On appelle aussi orangerie le partere où l’on expose les orangers pendant la belle saison.

Orangerie se dit encore des orangers mêmes enfermés dans les caisses. (D. J.)

ORARIUM, s. m. (Hist. ecclés.) partie du vêtement des prêtres, qu’on appelloit aussi stola, étole. Les évêques, les prêtres & les diacres le portoient, mais non les soudiacres, les lecteurs & les chantres. Oter l’orarium ou déposer, c’étoit la même chose. C’étoit aussi un linge que les diacres portoient sur le bras gauche ; il n’étoit pas quarré, mais oblong ; il étoit à l’usage de tous les citoyens. On n’alloit point aux spectacles sans ce mouchoir, qu’on jettoit en l’air quand on étoit content. L’empereur Aurélien en fit distribuer au peuple. Paule de Samosate exigeoit le même applaudissement de ses auditeurs lorsqu’il préchoit. Le mot orarium vient, selon quelques uns, de os, oris, parce qu’on s’en servoit pour s’essuyer la bouche ; selon d’autres d’ora, oræ, frange, bordure, parce qu’il étoit bordé & frangé.

ORATAVA, (Géogr.) ville de l’île de Ténériffe, une des Canaries, à l’ouest de l’île. C’est le port le plus célebre qu’il y ait dans ce canton pour le commerce. Les Anglois y ont un consul. Selon l’observation du P. Feuillée en 1744, la différence du méridien entre Oratava & Toulon, est de 22 degrés 23 minutes, & par conséquent entre Paris 18d. 45′ 26″. (D. J.)

ORATEUR, (Eloquence & Rhétorique.) Ce mot dans son étymologie s’étend fort loin, signifiant en général tout homme qui harangue. Ici il désigne un homme éloquent qui fait un discours public préparé avec art pour opérer la persuasion.

Quelque sujet que traite un tel orateur, il a nécessairement trois fonctions à remplir ; la premiere est de trouver les choses qu’il doit dire ; la seconde est de les mettre dans un ordre convenable ; la troisieme, de les exprimer avec éloquence : c’est ce qu’on appelle invention, disposition, expression. La seconde opération tient presque à la premiere, parce que le génie lorsqu’il enfante, étant mené par la nature, va d’une chose à celle qui doit la suivre. L’expression est l’effet de l’art & du goût. Voyez Invention, Disposition, Expression.

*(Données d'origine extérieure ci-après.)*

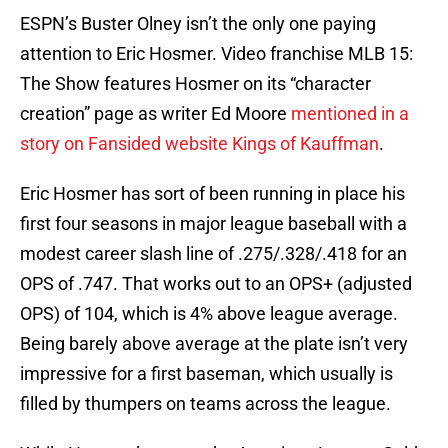
ESPN’s Buster Olney isn’t the only one paying
attention to Eric Hosmer. Video franchise MLB 15:
The Show features Hosmer on its “character
creation” page as writer Ed Moore
mentioned in a
story on Fansided website Kings of Kauffman
.
Eric Hosmer has sort of been running in place his
first four seasons in major league baseball with a
modest career slash line of .275/.328/.418 for an
OPS of .747. That works out to an OPS+ (adjusted
OPS) of 104, which is 4% above league average.
Being barely above average at the plate isn’t very
impressive for a first baseman, which usually is
filled by thumpers on teams across the league.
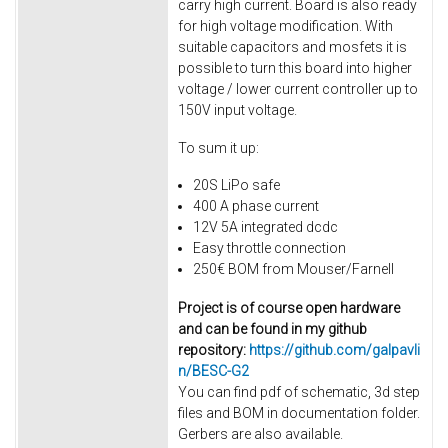
carry high current. Board is also ready
for high voltage modification. With
suitable capacitors and mosfets it is
possible to turn this board into higher
voltage / lower current controller up to
150V input voltage.
To sum it up:
20S LiPo safe
400 A phase current
12V 5A integrated dcdc
Easy throttle connection
250€ BOM from Mouser/Farnell
Project is of course open hardware
and can be found in my github
repository:
https://github.com/galpavli
n/BESC-G2
You can find pdf of schematic, 3d step
files and BOM in documentation folder.
Gerbers are also available.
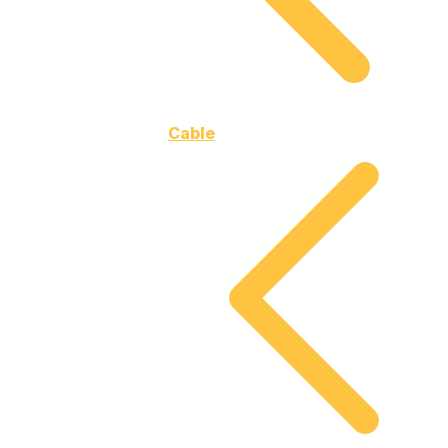
Cable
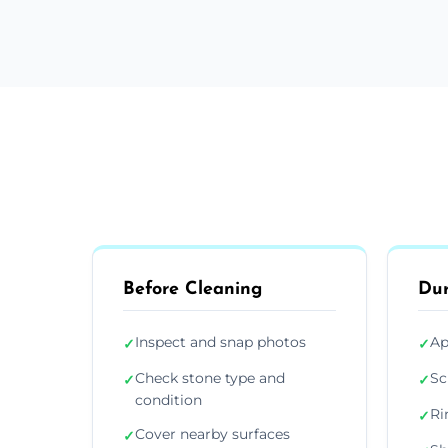
Before Cleaning
Dur
Inspect and snap photos
Ap
✓
✓
Check stone type and
Sc
✓
✓
condition
Ri
✓
Cover nearby surfaces
✓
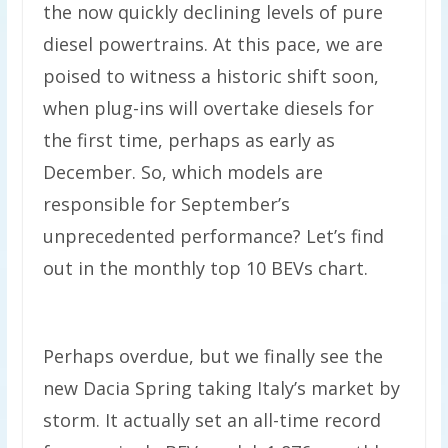
the now quickly declining levels of pure
diesel powertrains. At this pace, we are
poised to witness a historic shift soon,
when plug-ins will overtake diesels for
the first time, perhaps as early as
December. So, which models are
responsible for September’s
unprecedented performance? Let’s find
out in the monthly top 10 BEVs chart.
Perhaps overdue, but we finally see the
new Dacia Spring taking Italy’s market by
storm. It actually set an all-time record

On distingue trois devoirs de l’orateur, ou, si l’on veut, trois objets qu’il ne doit jamais perdre de vûe, instruire, plaire & émouvoir. Le premier est indispensable, car à moins que les auditeurs ne soient instruits d’ailleurs, il faut nécessairement que l’orateur les instruise : cette instruction est quelquefois capable de plaire par elle-même ; il y a pourtant des agrémens qu’on y peut répandre, ainsi que dans les autres parties du discours ; c’est à quoi l’on oblige l’orateur par le second devoir qu’on lui prescrit, qui est de plaire. Il y en a un troisieme, qui est d’émouvoir ; c’est en y satisfaisant que l’orateur s’éleve au plus haut degré de gloire auquel il puisse parvenir ; c’est ce qui le fait triompher ; c’est ce qui brise les cœurs & les entraîne.

Le secret est d’abord de plaire & de toucher ;
Inventez des ressorts qui puissent m’attacher.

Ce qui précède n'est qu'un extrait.